# Meta Data Files

We have a bunch of 'metadata' we need to store. Some of it is shared across different 

I think one plausible option is to adopt a readable file format, most likely borrowing from a common config file. 

Then, a new session can
(for example: the study file, the task file, the site file, etc). 

The desired file type is therefore something:
- machine readable (to be automatically loaded and applied during file conversion)
- human read and write-able, so that people organizing the data can edit as needed
    - if they are easy to interact with for manual elements, this hopefully minimizes errors

Potential 'config' file types:
- txt
    - Pro: simple, universal; CON: no particular structure, so parsing is annoying
- ini / cfg
    - Pro: simple, natively supported in Python, CON: I don't think it supports longer strings well
- json
    - Pro: simple, natively supported in Python; CON: a little more annoying to read / write (I think), no comments
- yaml
    - Pro: well supported, clean to write & supports longer strings, has comments; CON: not native in Python, more complex
    
I think there's not too much between YAML & JSON for our purposes. YAML is potentially a bit better for 'human maintained' files, which might make it slightly preferred. 
    
Notes: 
- A possible alternative is to write in the metadata into the Python code and scripts that do the file conversion. This is effectively done by the Rutishauser dataset (see [this file](https://github.com/rutishauserlab/recogmem-release-NWB/blob/master/RutishauserLabtoNWB/events/newolddelay/python/export/no2nwb.py) for example), but I feel like this complicates the code, and mixes code & data in broadly unhelpful ways. 
- These files will have to be initially written out, defining metadata and descriptions of interest. The goal is that once these files are set up (for a particular experiment) then the goal is that updating these files for new recordings should be be plug-and-play.
- I presume some amount of meta-data comes at us in pretty variable ways, and someone has to organize it. Part of the idea here is that someone responsible for receiving data and organizing it for conversion can do manual curation, as needed, and to make this as easy and foolproof as possible. 
- We are somewhat stretching the notion of a "configuration" file, including sometimes wanting potentially relatively lengthy strings. Files that more support more text data are therefore potentially useful.

In [130]:
%config Completer.use_jedi = False

# Setup

In [131]:
import os
from os.path import join as pjoin

In [132]:
config_files = os.listdir('configs')
print(config_files)

['test_config.json', 'test_config.yaml', 'subject_info.yaml', 'test_config.cfg', 'test_ini.ini', 'site_info.yaml', 'task_info.yaml']


In [133]:
def file_filter(files, ext):
    return [file for file in files if ext in file]

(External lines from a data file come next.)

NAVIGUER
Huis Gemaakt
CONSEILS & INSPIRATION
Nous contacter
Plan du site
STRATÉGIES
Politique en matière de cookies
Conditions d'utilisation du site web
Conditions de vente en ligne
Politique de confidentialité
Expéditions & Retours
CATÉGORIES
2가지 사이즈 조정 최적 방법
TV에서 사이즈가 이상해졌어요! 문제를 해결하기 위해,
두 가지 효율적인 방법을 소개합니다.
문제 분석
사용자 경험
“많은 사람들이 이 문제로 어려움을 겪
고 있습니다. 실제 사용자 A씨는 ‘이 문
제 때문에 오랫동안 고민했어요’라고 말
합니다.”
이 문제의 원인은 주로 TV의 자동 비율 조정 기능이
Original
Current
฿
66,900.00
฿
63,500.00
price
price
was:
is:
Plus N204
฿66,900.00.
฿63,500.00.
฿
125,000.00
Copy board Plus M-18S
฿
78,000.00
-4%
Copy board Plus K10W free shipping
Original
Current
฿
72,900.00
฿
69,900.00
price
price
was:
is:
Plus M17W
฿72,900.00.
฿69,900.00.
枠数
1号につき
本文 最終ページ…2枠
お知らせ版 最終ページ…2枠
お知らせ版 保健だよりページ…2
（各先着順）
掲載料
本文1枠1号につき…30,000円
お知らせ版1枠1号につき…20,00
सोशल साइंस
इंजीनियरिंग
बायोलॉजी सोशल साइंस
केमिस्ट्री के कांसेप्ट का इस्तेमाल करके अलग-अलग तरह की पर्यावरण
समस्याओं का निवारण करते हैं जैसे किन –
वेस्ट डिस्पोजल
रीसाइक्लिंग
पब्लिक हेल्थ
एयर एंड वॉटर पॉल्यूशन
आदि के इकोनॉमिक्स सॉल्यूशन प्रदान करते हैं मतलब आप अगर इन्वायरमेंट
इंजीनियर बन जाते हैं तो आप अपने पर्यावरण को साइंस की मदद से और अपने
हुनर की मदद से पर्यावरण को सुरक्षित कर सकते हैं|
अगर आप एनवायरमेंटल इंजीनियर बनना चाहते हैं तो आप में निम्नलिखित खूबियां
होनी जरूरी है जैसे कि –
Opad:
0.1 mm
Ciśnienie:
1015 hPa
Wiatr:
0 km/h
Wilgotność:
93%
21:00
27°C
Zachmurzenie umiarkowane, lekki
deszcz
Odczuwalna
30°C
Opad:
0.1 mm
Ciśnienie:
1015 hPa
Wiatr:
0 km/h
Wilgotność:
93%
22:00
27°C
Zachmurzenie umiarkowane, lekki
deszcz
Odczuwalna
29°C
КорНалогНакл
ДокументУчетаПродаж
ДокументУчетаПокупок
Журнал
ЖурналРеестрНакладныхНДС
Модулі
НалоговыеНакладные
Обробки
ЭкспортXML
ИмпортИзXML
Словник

## Config Files (cfg / ini)

Note that (I think) [INI files](https://en.wikipedia.org/wiki/INI_file) and what are sometimes called given the `.cfg` extension in Python are effectively the same thing. 

These files are supported by the `configparser` module. 

Relevant pages:
- https://docs.python.org/3/library/configparser.html

In [134]:
import configparser

In [135]:
config = configparser.ConfigParser()

In [136]:
ini_files = file_filter(config_files, '.cfg')
ini_files

['test_config.cfg']

In [137]:
config.read(pjoin('configs', ini_files[0]))

['configs/test_config.cfg']

In [138]:
config.sections()

['Recording', 'Device', 'Task']

In [139]:
for key in config['Recording']:
    print(key)

location
value


In [140]:
config['Recording']['location']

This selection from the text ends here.